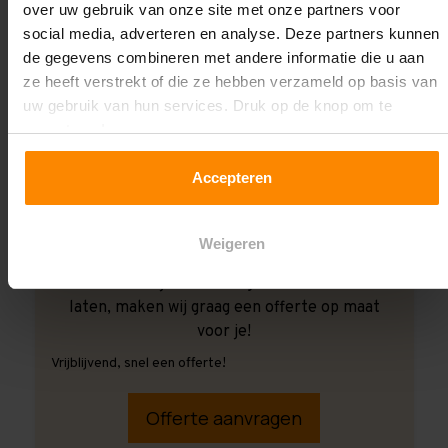
over uw gebruik van onze site met onze partners voor
social media, adverteren en analyse. Deze partners kunnen
de gegevens combineren met andere informatie die u aan
ze heeft verstrekt of die ze hebben verzameld op basis van
uw gebruik van hun services. Druk op de knop om te
accepteren!
Accepteren
Weigeren
Ook wanneer je de montage aan ons over wilt
laten, maken wij graag een offerte op maat
voor je!
Vrijblijvend, snel een offerte!
Offerte aanvragen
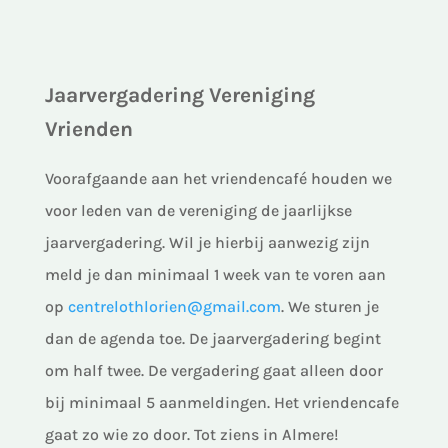
Jaarvergadering Vereniging
Vrienden
Voorafgaande aan het vriendencafé houden we
voor leden van de vereniging de jaarlijkse
jaarvergadering. Wil je hierbij aanwezig zijn
meld je dan minimaal 1 week van te voren aan
op
centrelothlorien@gmail.com
. We sturen je
dan de agenda toe. De jaarvergadering begint
om half twee. De vergadering gaat alleen door
bij minimaal 5 aanmeldingen. Het vriendencafe
gaat zo wie zo door. Tot ziens in Almere!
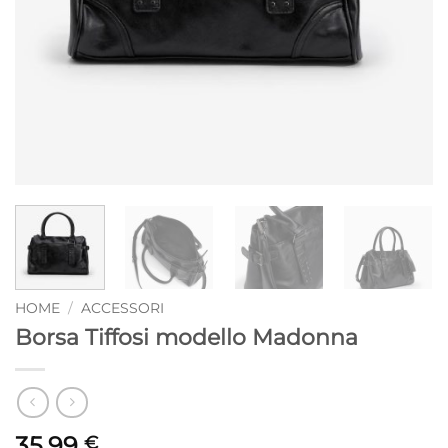
HOME
/
ACCESSORI
Borsa Tiffosi modello Madonna
35,99
€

_Exercise requirements_
Which lines of the data contain the string "door"? Copy each of them.

_Expected output_
om half twee. De vergadering gaat alleen door
gaat zo wie zo door. Tot ziens in Almere!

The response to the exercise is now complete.